Organic sales in the U.S. totaled around $47 billion in 2016, reflecting new sales of almost $3.7 billion from the previous year and breaking through the $40 billion mark for the first time, according to OTA’s industry survey. Organic food now accounts for 5.3% of total food sales in the United States — the highest it has ever been.
“Organic food sales increased by 8.4% or $3.3 billion, from the previous year, blowing past the stagnant 0.6% growth rate in the overall food market,” OTA said. Sales of organic non-food products were up 8.8% in 2016, also handily surpassing the overall non-food growth rate of 0.8%.
The survey also showed that organic is creating jobs. More than 60% of all organic businesses with more than five employees reported an increase of full-time employment during 2016 and said they planned to continue boosting their full-time work staff in 2017.
“The organic industry continues to be a real bright spot in the food and ag economy both at the farm-gate and check-out counter,” said Laura Batcha, executive director and CEO of the OTA.

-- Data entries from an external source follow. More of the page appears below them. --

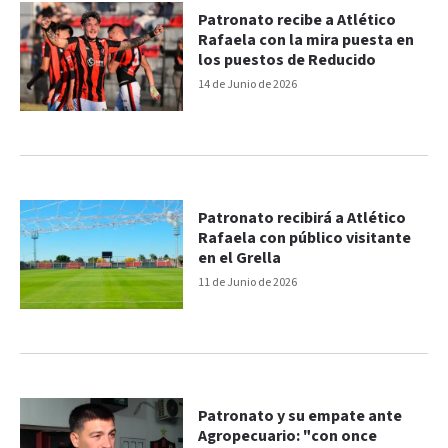
Patronato recibe a Atlético
Rafaela con la mira puesta en
los puestos de Reducido
14 de Junio de 2026
Patronato recibirá a Atlético
Rafaela con público visitante
en el Grella
11 de Junio de 2026
Patronato y su empate ante
Agropecuario: "con once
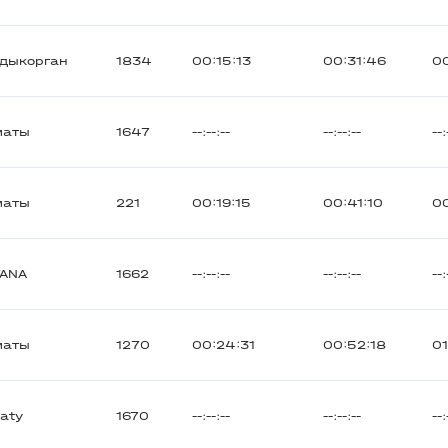
дыкорган
1834
00:15:13
00:31:46
0
маты
1647
--:--:--
--:--:--
--:
маты
221
00:19:15
00:41:10
0
TANA
1662
--:--:--
--:--:--
--:
маты
1270
00:24:31
00:52:18
01
aty
1670
--:--:--
--:--:--
--:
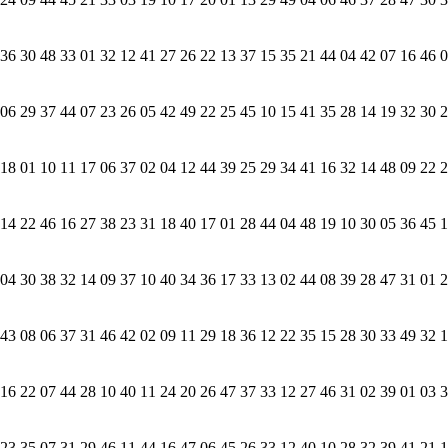
6 30 48 33 01 32 12 41 27 26 22 13 37 15 35 21 44 04 42 07 16 46 0
6 29 37 44 07 23 26 05 42 49 22 25 45 10 15 41 35 28 14 19 32 30 2
8 01 10 11 17 06 37 02 04 12 44 39 25 29 34 41 16 32 14 48 09 22 2
4 22 46 16 27 38 23 31 18 40 17 01 28 44 04 48 19 10 30 05 36 45 1
4 30 38 32 14 09 37 10 40 34 36 17 33 13 02 44 08 39 28 47 31 01 2
3 08 06 37 31 46 42 02 09 11 29 18 36 12 22 35 15 28 30 33 49 32 1
6 22 07 44 28 10 40 11 24 20 26 47 37 33 12 27 46 31 02 39 01 03 3
3 35 07 31 29 46 11 44 16 47 06 45 26 33 12 40 10 28 32 39 41 21 1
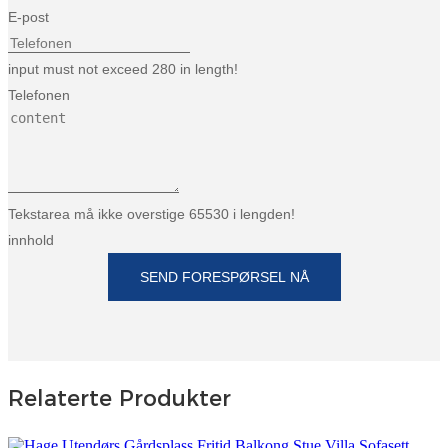
E-post
input must not exceed 280 in length!
Telefonen
Tekstarea må ikke overstige 65530 i lengden!
innhold
SEND FORESPØRSEL NÅ
Relaterte Produkter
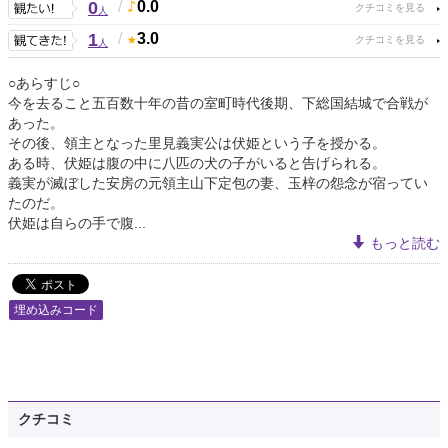
0
/
0.0
人
1
/
3.0
人
○あらすじ○
今を去ること五百数十年の昔の室町時代後期、下総国結城で合戦が
あった。
その後、領主となった里見義実公は伏姫という子を授かる。
ある時、伏姫は腹の中に八匹の犬の子がいると告げられる。
義実が滅ぼした安房の元領主山下定包の妻、玉梓の怨念が宿ってい
たのだ。
伏姫は自らの手で腹...
もっと読む
埋め込みコード
クチコミ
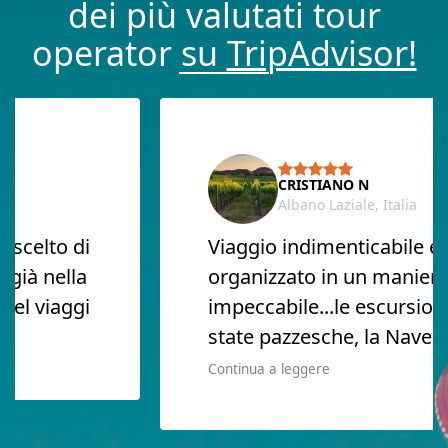
dei più valutati tour
operator su
TripAdvisor!
CRISTIANO N
Albano Laziale, Italia
lto di
Viaggio indimenticabile e
 nella
organizzato in un maniera
viaggi
impeccabile...le escursioni so
state pazzesche, la Nave e l' ho
Continua a leggere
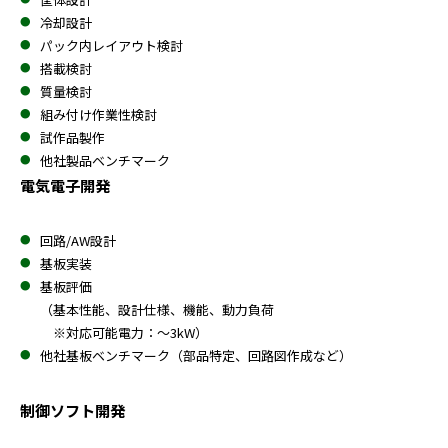
冷却設計
パック内レイアウト検討
搭載検討
質量検討
組み付け作業性検討
試作品製作
他社製品ベンチマーク
電気電子開発
回路/AW設計
基板実装
基板評価
（基本性能、設計仕様、機能、動力負荷
※対応可能電力：～3kW）
他社基板ベンチマーク（部品特定、回路図作成など）
制御ソフト開発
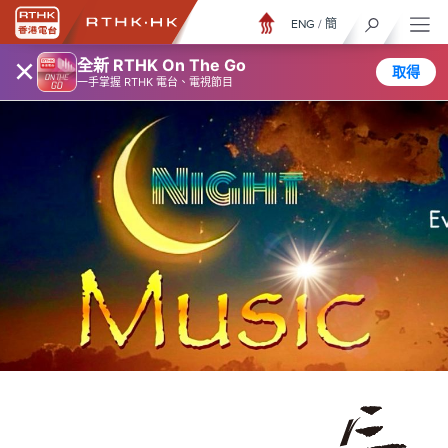
ENG
/
簡
×
全新 RTHK On The Go
取得
一手掌握 RTHK 電台、電視節目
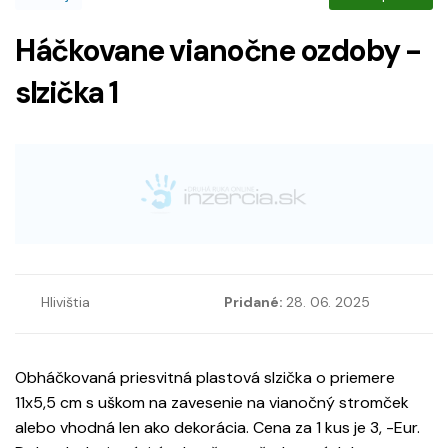
Háčkovane vianočne ozdoby -
slzička 1
Hlivištia
Pridané:
28. 06. 2025
Obháčkovaná priesvitná plastová slzička o priemere
11x5,5 cm s uškom na zavesenie na vianočný stromček
alebo vhodná len ako dekorácia. Cena za 1 kus je 3, -Eur.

The $15.6-billion organic fruits and vegetables sector held onto its position as the largest of the organic food categories, accounting for almost 40% of all organic food sales. Posting an 8.4% growth rate — almost triple the 3.3% growth pace of total fruit and vegetable sales — organic fruits and vegetables now make up almost 15% of the produce that Americans eat. Across all organic food categories, shoppers are placing high value on freshness and convenience. In produce, grab-and-go salads and ready-to-eat veggies (fresh or frozen), were top sellers, OTA said.

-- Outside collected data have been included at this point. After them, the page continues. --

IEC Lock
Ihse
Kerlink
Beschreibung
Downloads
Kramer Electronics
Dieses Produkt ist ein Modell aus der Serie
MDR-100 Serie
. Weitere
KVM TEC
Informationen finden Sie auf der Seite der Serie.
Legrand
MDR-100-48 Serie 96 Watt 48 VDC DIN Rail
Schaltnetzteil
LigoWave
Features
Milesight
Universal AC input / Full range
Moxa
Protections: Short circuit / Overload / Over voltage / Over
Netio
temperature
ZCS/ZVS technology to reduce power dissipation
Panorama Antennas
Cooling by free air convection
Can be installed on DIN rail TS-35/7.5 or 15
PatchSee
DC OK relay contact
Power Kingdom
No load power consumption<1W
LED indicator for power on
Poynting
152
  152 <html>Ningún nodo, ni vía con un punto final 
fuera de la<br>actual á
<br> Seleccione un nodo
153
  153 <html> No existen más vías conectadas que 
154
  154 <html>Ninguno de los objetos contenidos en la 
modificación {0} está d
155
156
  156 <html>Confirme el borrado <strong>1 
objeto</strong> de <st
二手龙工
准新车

Organic dips, for one, posted 41% growth with $57 million in sales, and organic spices swelled by a big 35% to $193 million, according to OTA’s Industry Survey.
Organic meat and poultry climbed more than 17% in 2016 to $991 million, for the category’s biggest-ever yearly gain. Continued strong growth in that category should push sales across the $1-billion mark for the first time in 2017, OTA said.
But the meat sector faces the challenge of finding enough feed for the animals. Organic feed acreage has “stalled,” even though the industry tries to encourage more farmers to shift to organic. During the years of high prices for corn and soybeans, the number of organic acres actually dropped, Batcha noted.
During the conference, attendees repeatedly noted a recent Washington Post investigation that showed there were imports of feed that was supposed to be organic but was not. The article highlighted the high value foreign grain companies and importers can generate by declaring non-organic feeds as organic.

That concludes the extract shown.